DTrace dynamically modifies the operating system kernel and user processes to record data at locations of interest, called probes. A probe is a location or activity to which DTrace can bind a request to perform a set of actions, like recording a stack trace, a timestamp, or the argument to a function. Probes are like programmable sensors scattered all over your Solaris system in interesting places. DTrace probes come from a set of kernel modules called providers, each of which performs a particular kind of instrumentation to create probes.

DTrace includes a new scripting language called D which is designed specifically for dynamic tracing. With D it is easy to write scripts that dynamically turn on probes, collect the information, and process it. D scripts make it convenient for users to share their knowledge and troubleshooting methods with others. A number of useful D scripts are included in Solaris 10, and more can be found on Sun's BigAdmin site: sun.com/bigadmin/content/dtrace/ and on the OpenSolaris project site: opensolaris.org/os/community/dtrace/.

Overview of the DTrace Architecture and Components.

Back To Top

 
 
 

Introduction to D Scripts

First, a brief discussion on the construct of a D script. A D script consists of a probe description, a predicate, and actions as shown below:

probe description
/predicate/
{
   actions
}

When the D script is executed the probes described in the probe description are enabled. The action statements are executed when the probes fire and if the predicate evaluates to true. Think of probes as events: a probe fires when the event happens. Let's take a simple D script example:

syscall::write:entry
/execname == "bash"/
{
   printf("bash with pid %d called write system call\n",pid);
}

Here the probe description is the syscall::write:entry which describes the write system call. The predicate is /execname == "bash"/. This checks to see if the executable that is calling the write system call is the bash shell. The printf statement is the action that executes every time bash calls the write system call.


Probe Description

Now let's look a little deeper. The probe is described using four fields, the provider, module, function, and name.

  • provider—Specifies the instrumentation method to be used. For example, the syscall provider is used to monitor system calls while the io provider is used to monitor the disk io.
  • module and function—Describes the module and function you want to observe
  • name—Typically represents the location in the function. For example, use entry for name to instrument when you enter the function.

Note that wild cards like * and ? can be used. Blank fields are interpreted as wildcards. Table 1 shows a few examples.

Probe Description Explanation
syscall::open:entry
entry into open system call
syscall::open*:entry
entry into any system call that starts with open (open and open64)
syscall:::entry
entry into any system called
syscall:::
all probes published by the system call provider

Table 1—Examples of Probe Descriptions.


Predicate

A predicate can be any D expression. Table 2 illustrates a few examples. The action is executed only when the predicate evaluates to true.

Predicate Explanation
cpu == 0
true if the probe executes on cpu0
pid == 1029
true if the pid of the process that caused the probe to fire is 1029
execname != "sched"
true if the process is not the scheduler (sched)
ppid !=0 && arg0 == 0
true if the parent process id is not 0 and first argument is 0

Table 2—Examples of Predicates.


Action

The action section can contain a series of action commands separated by semi-colons (;). Examples are given in Table 3.

Action Explanation
printf()
print something using C-style printf() command
ustack()
print the user level stack
trace
print the given variable

Table 3—Examples of Actions.

Note that predicates and action statements are optional. If the predicate is missing, then the action is always executed. If the action is missing, then the name of the probe which fired is printed.
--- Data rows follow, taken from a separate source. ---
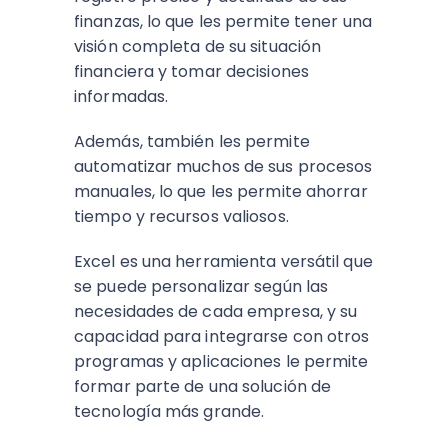
finanzas, lo que les permite tener una
visión completa de su situación
financiera y tomar decisiones
informadas.
Además, también les permite
automatizar muchos de sus procesos
manuales, lo que les permite ahorrar
tiempo y recursos valiosos.
Excel es una herramienta versátil que
se puede personalizar según las
necesidades de cada empresa, y su
capacidad para integrarse con otros
programas y aplicaciones le permite
formar parte de una solución de
tecnología más grande.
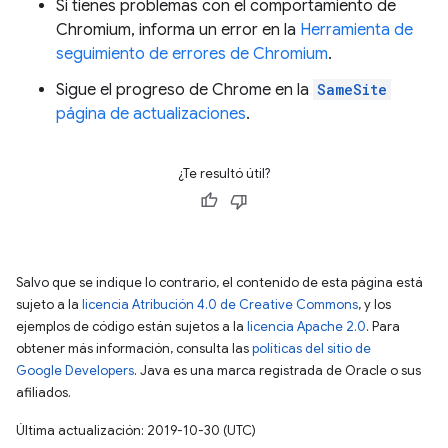
Si tienes problemas con el comportamiento de
Chromium, informa un error en la
Herramienta de
seguimiento de errores de Chromium
.
Sigue el progreso de Chrome en la
SameSite
página de actualizaciones
.
¿Te resultó útil?
Salvo que se indique lo contrario, el contenido de esta página está
sujeto a la
licencia Atribución 4.0 de Creative Commons
, y los
ejemplos de código están sujetos a la
licencia Apache 2.0
. Para
obtener más información, consulta las
políticas del sitio de
Google Developers
. Java es una marca registrada de Oracle o sus
afiliados.
Última actualización: 2019-10-30 (UTC)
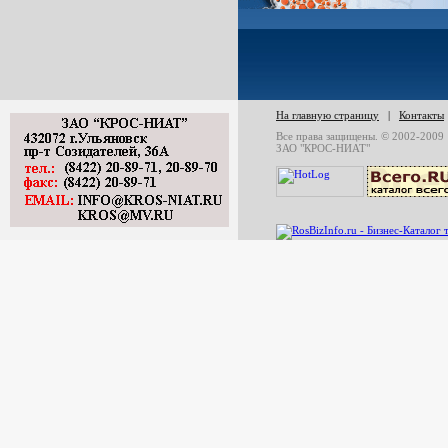
На главную страницу
|
Контакты
Все права защищены. © 2002-2009
ЗАО "КРОС-НИАТ"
With this minimum information you can develop useful D scripts. The next section of this guide focuses on using DTrace from both application development and system administration perspectives.

Back To Top

 
 
 

DTrace for Developers

The types of information application developers are particularly interested in can be obtained by using the following providers: syscall, proc, pid, sdt, vminfo. Developers can use these to look at running processes as well as process creation and termination, LWP creation and termination, and signal handling. This section focuses on the pid provider only.


The pid Provider

The pid provider instruments the entry and return from any user level function in a running process. With the pid provider you can trace any instruction in any process on the system. The name of the pid provider includes the pid of the running process in which you are interested. A few examples of probe descriptions using the pid provider are given in Table 4.

Example Explanation
pid2439:libc:malloc:entry
entry into the malloc function in libc for process id 2439<
pid1234:a.out:main:return
return from main for process id 1234
pid1234:a.out::entry
entry into any function in 1234 that is main executable<
pid1234:::entry
entry into any function in any library for process id 1234

Table 4—Examples of Pid Provider and Associated Probes.
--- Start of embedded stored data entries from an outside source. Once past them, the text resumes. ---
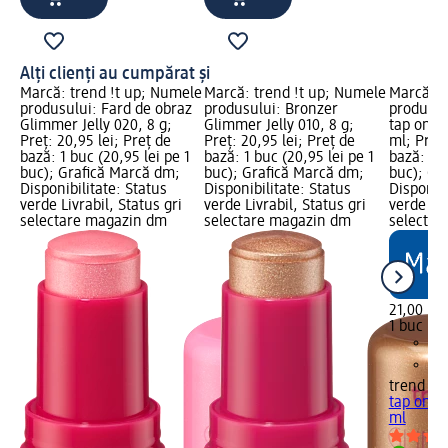
Alți clienți au cumpărat și
Marcă: trend !t up; Numele
Marcă: trend !t up; Numele
Marcă: t
produsului: Fard de obraz
produsului: Bronzer
produsul
Glimmer Jelly 020, 8 g;
Glimmer Jelly 010, 8 g;
tap on M
Preț: 20,95 lei; Preț de
Preț: 20,95 lei; Preț de
ml; Preț:
bază: 1 buc (20,95 lei pe 1
bază: 1 buc (20,95 lei pe 1
bază: 1 b
buc); Grafică Marcă dm;
buc); Grafică Marcă dm;
buc); Gr
Disponibilitate: Status
Disponibilitate: Status
Disponibi
verde Livrabil, Status gri
verde Livrabil, Status gri
verde Liv
selectare magazin dm
selectare magazin dm
selectar
21,00 lei
1 buc (21
trend !t 
tap on M
ml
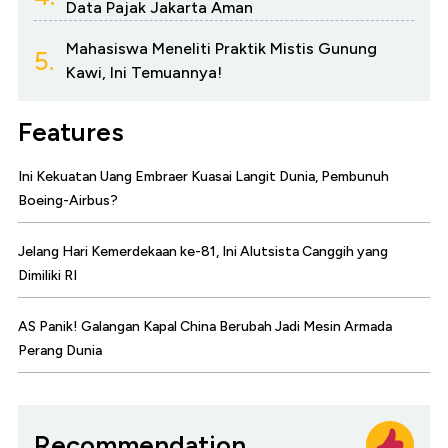
Data Pajak Jakarta Aman
Mahasiswa Meneliti Praktik Mistis Gunung
5.
Kawi, Ini Temuannya!
Features
Ini Kekuatan Uang Embraer Kuasai Langit Dunia, Pembunuh
Boeing-Airbus?
Jelang Hari Kemerdekaan ke-81, Ini Alutsista Canggih yang
Dimiliki RI
AS Panik! Galangan Kapal China Berubah Jadi Mesin Armada
Perang Dunia
Recommendation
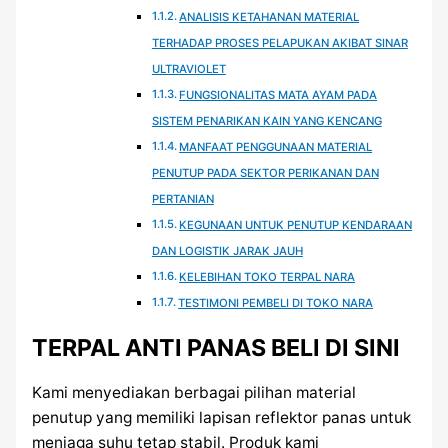
ANALISIS KETAHANAN MATERIAL
TERHADAP PROSES PELAPUKAN AKIBAT SINAR
ULTRAVIOLET
FUNGSIONALITAS MATA AYAM PADA
SISTEM PENARIKAN KAIN YANG KENCANG
MANFAAT PENGGUNAAN MATERIAL
PENUTUP PADA SEKTOR PERIKANAN DAN
PERTANIAN
KEGUNAAN UNTUK PENUTUP KENDARAAN
DAN LOGISTIK JARAK JAUH
KELEBIHAN TOKO TERPAL NARA
TESTIMONI PEMBELI DI TOKO NARA
TERPAL ANTI PANAS BELI DI SINI
Kami menyediakan berbagai pilihan material
penutup yang memiliki lapisan reflektor panas untuk
menjaga suhu tetap stabil. Produk kami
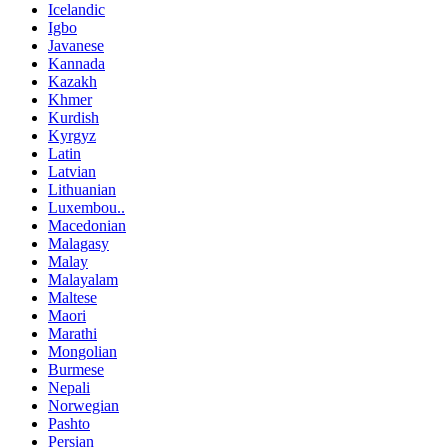
Icelandic
Igbo
Javanese
Kannada
Kazakh
Khmer
Kurdish
Kyrgyz
Latin
Latvian
Lithuanian
Luxembou..
Macedonian
Malagasy
Malay
Malayalam
Maltese
Maori
Marathi
Mongolian
Burmese
Nepali
Norwegian
Pashto
Persian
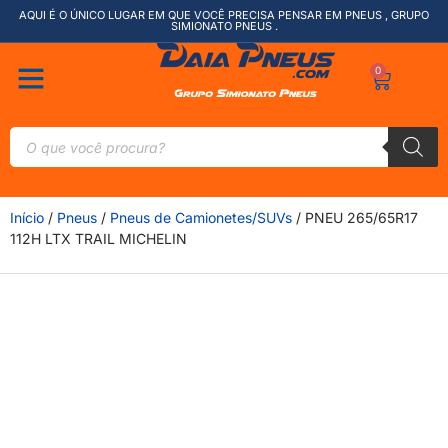
AQUI É O ÚNICO LUGAR EM QUE VOCÊ PRECISA PENSAR EM PNEUS , GRUPO
SIMIONATO PNEUS .
0
Início
/
Pneus
/
Pneus de Camionetes/SUVs
/ PNEU 265/65R17
112H LTX TRAIL MICHELIN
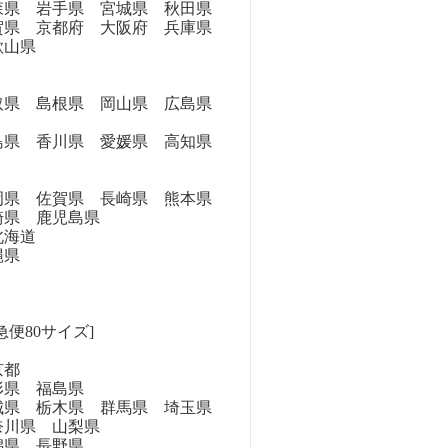
県 岩手県 宮城県 秋田県
県 京都府 大阪府 兵庫県
歌山県
県 島根県 岡山県 広島県
県 香川県 愛媛県 高知県
県 佐賀県 長崎県 熊本県
崎県 鹿児島県
海道
縄県
急便80サイズ]
京都
県 福島県
県 栃木県 群馬県 埼玉県
奈川県 山梨県
県 長野県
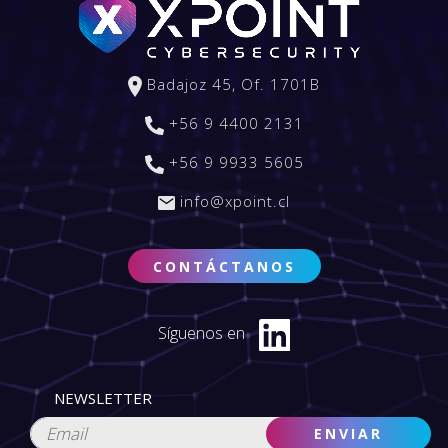
Badajoz 45, Of. 1701B
+56 9 4400 2131
+56 9 9933 5605
info@xpoint.cl
CONTÁCTANOS
Síguenos en
NEWSLETTER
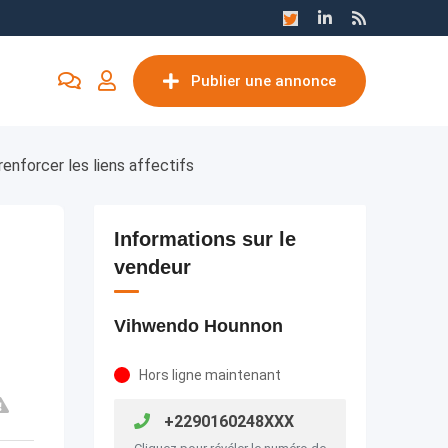
Publier une annonce
renforcer les liens affectifs
Informations sur le
vendeur
Vihwendo Hounnon
Hors ligne maintenant
+2290160248XXX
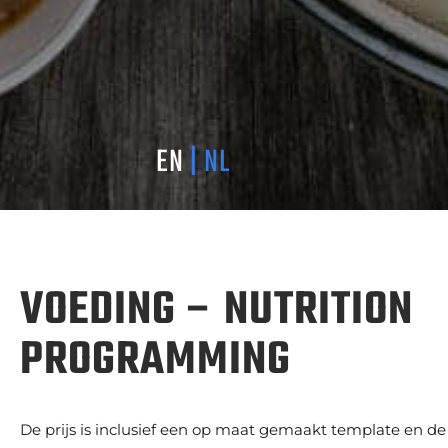
EN
| NL
VOEDING – NUTRITION
PROGRAMMING
De prijs is inclusief een op maat gemaakt template en de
Here is the command you can run to print all the functions that process id 1234 calls:

# dtrace -n pid1234:::entry

The same command can be used in a script as follows:

#!/usr/sbin/dtrace -s
/* The above line means that the script that follows needs to be
interpreted using dtrace. D uses C-style comments. */
pid1234:::entry
{}


You can use this command or script by replacing the 1234 with the pid of the process in which you are interested.

The following steps can be used to build a D script using the pid provider:

  1. Try the above command or script right now. As you see, this is not easily configurable.
  2. Modify the script to take the process id as a parameter. Your script will now look like:

    #!/usr/sbin/dtrace -s
    pid$1:::entry
    {}


  3. Now you can provide the process id as an argument to your script. Note that DTrace will complain and not execute if you do not provide one and only argument to this script. Remember to add execution rights to your scripts.
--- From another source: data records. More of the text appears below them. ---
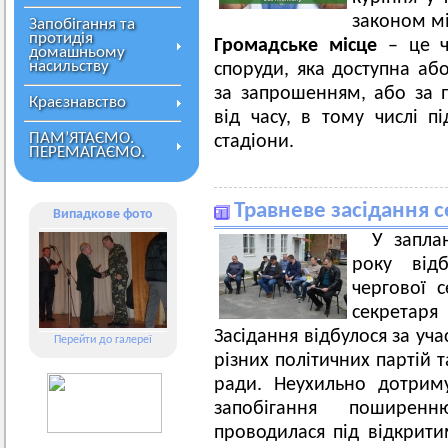
законом м
Запобігання та
протидія
Громадське місце
– це ча
домашньому
насильству
споруди, яка доступна або
за запрошенням, або за п
Краєзнавство
від часу, в тому числі пі
ПАМ’ЯТАЄМО.
стадіони.
ПЕРЕМАГАЄМО.
Травневе засідання се
Випадкове фото
У запла
року відб
чергової с
секретар
Засідання відбулося за учас
Перейти до галереї
різних політичних партій 
ради. Неухильно дотрим
запобігання поширенн
проводилася під відкрити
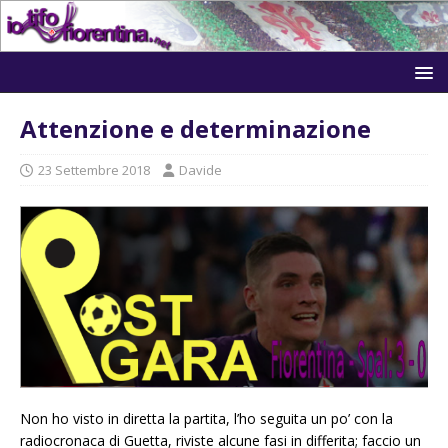
Attenzione e determinazione
23 Settembre 2018
Davide
Non ho visto in diretta la partita, l’ho seguita un po’ con la
radiocronaca di Guetta, riviste alcune fasi in differita; faccio un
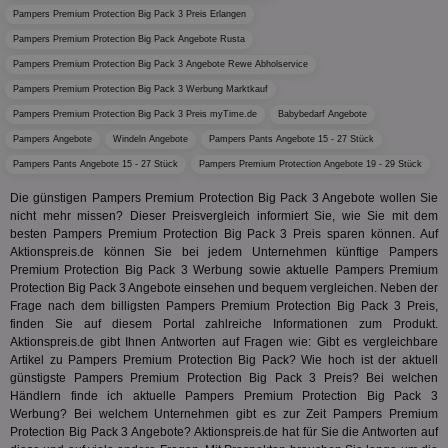
wfivefivec
1 Jahr 1
Die
Roku Inc.
i
1 Jahr
OpenX
welche
Monat
Reg
.w55c.net
Pampers Premium Protection Big Pack 3 Preis Erlangen
.openx.net
gelese
ber
Pampers Premium Protection Big Pack Angebote Rusta
We
uid-bp-951
.ads.stickyadstv.com
2 Monate
fw_ts
.optinadserving.com
1 Jahr
Dieses
Pampers Premium Protection Big Pack 3 Angebote Rewe Abholservice
verwen
KADUSERCOOKIE
1 Jahr
Die
PubMatic Inc.
receive-
.criteo.com
1 Jahr
Effekti
Reg
.pubmatic.com
cookie-
Pampers Premium Protection Big Pack 3 Werbung Marktkauf
Leistu
ber
deprecation
Werbe
We
Pampers Premium Protection Big Pack 3 Preis myTime.de
Babybedarf Angebote
zu ver
APC
.doubleclick.net
6 Monate
die auf
Pampers Angebote
Windeln Angebote
Pampers Pants Angebote 15 - 27 Stück
A3
1 Jahr
Anz
Yahoo! Inc.
verbrac
Ya
.yahoo.com
Nutzer
Pampers Pants Angebote 15 - 27 Stück
Pampers Premium Protection Angebote 19 - 29 Stück
wird, d
tt_viewer
12 Monate 4
Tea
Teads B.V.
bestim
Die günstigen Pampers Premium Protection Big Pack 3 Angebote wollen Sie
Tage
Coo
.teads.tv
geklick
auf
nicht mehr missen? Dieser Preisvergleich informiert Sie, wie Sie mit dem
hilft be
Web
besten Pampers Premium Protection Big Pack 3 Preis sparen können. Auf
Optimi
Vid
Anzei
Aktionspreis.de können Sie bei jedem Unternehmen künftige Pampers
per
und d
Premium Protection Big Pack 3 Werbung sowie aktuelle Pampers Premium
Verstä
adx_ts
1 Jahr
Die
ORTEC B.V.
Protection Big Pack 3 Angebote einsehen und bequem vergleichen. Neben der
Nutzer
sic
.optinadserving.com
Frage nach dem billigsten Pampers Premium Protection Big Pack 3 Preis,
Wer
pi
1 Tag
Dieses 
TradeTracker
finden Sie auf diesem Portal zahlreiche Informationen zum Produkt.
Web
der Er
.pubmatic.com
Aktionspreis.de gibt Ihnen Antworten auf Fragen wie: Gibt es vergleichbare
Inform
digitalAudience
1 Jahr
Dig
Social Audience B.V.
Artikel zu Pampers Premium Protection Big Pack? Wie hoch ist der aktuell
das Nu
Coo
.target.digitalaudience.io
auf Web
günstigste Pampers Premium Protection Big Pack 3 Preis? Bei welchen
dig
verfolg
Händlern finde ich aktuelle Pampers Premium Protection Big Pack 3
Onl
Besuch
Er
Werbung? Bei welchem Unternehmen gibt es zur Zeit Pampers Premium
Geräte
zu 
Market
Protection Big Pack 3 Angebote? Aktionspreis.de hat für Sie die Antworten auf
    You may have noticed that the output from this script went by too fast to be useful. D language has a wonderful construct called aggregate to collect all the detail in memory and print out a summary. Aggregations allow you to collect tables of information in memory. Aggregations have the following construct:

    @name[table index(es)] =aggregate_function()

    For example:

    @count_table[probefunc] = count() ;

    This aggregation will collect information into a table with name of the function (probefunc is a built-in variable that has the name of the function). The aggregation function count() keeps track of the number of times the function was called. The other popular aggregation functions are average, min, max, and sum.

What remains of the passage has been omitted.